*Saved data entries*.
§

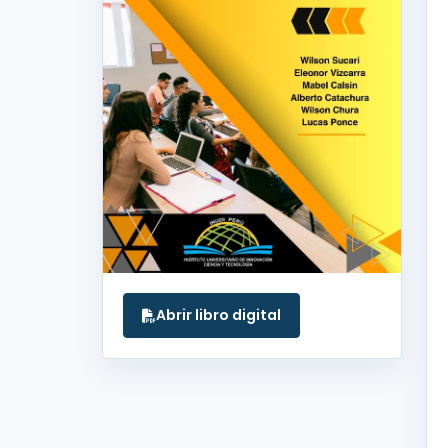
Abrir libro digital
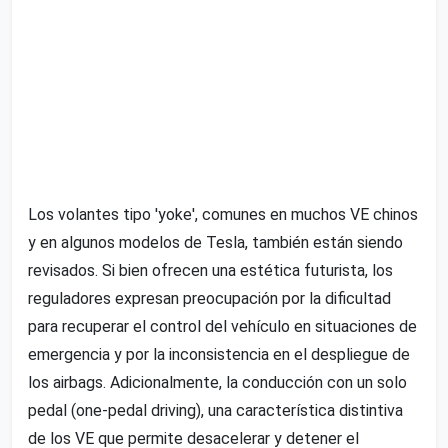
Los volantes tipo 'yoke', comunes en muchos VE chinos
y en algunos modelos de Tesla, también están siendo
revisados. Si bien ofrecen una estética futurista, los
reguladores expresan preocupación por la dificultad
para recuperar el control del vehículo en situaciones de
emergencia y por la inconsistencia en el despliegue de
los airbags. Adicionalmente, la conducción con un solo
pedal (one-pedal driving), una característica distintiva
de los VE que permite desacelerar y detener el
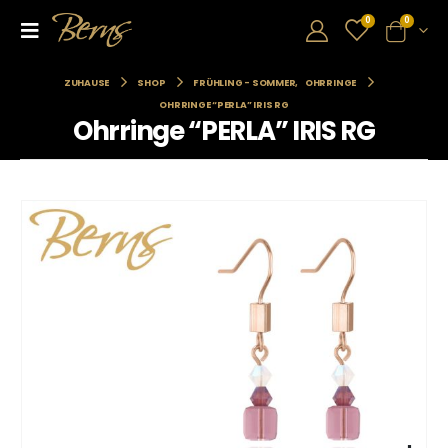
0
0
ZUHAUSE
SHOP
FRÜHLING - SOMMER
,
OHRRINGE
OHRRINGE “PERLA” IRIS RG
Ohrringe “PERLA” IRIS RG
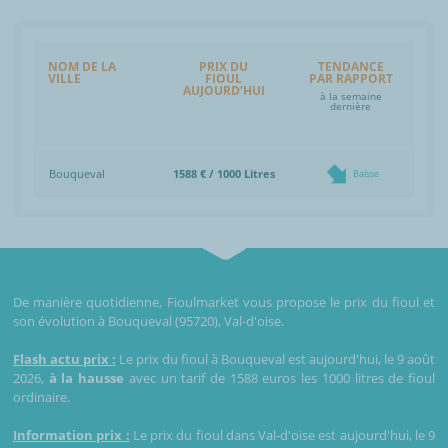
NOM DE LA
PRIX DU
TENDANCE
VILLE
FIOUL
PAR RAPPORT
AUJOURD'HUI
à la semaine
dernière
Bouqueval
1588 € / 1000 Litres
Baisse
De manière quotidienne, Fioulmarket vous propose le prix du fioul et
son évolution à Bouqueval (95720), Val-d'oise.
Flash actu prix :
Le prix du fioul à Bouqueval est aujourd'hui, le 9 août
2026,
à la hausse
avec un tarif de 1588 euros les 1000 litres de fioul
ordinaire.
Information prix :
Le prix du fioul dans Val-d'oise est aujourd'hui, le 9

§

*EXERCISE DESCRIPTION*. If a line in the entries above contains the word "Bouqueval", count it, and give only the final number.

*ANSWER TO THE EXERCISE*. 3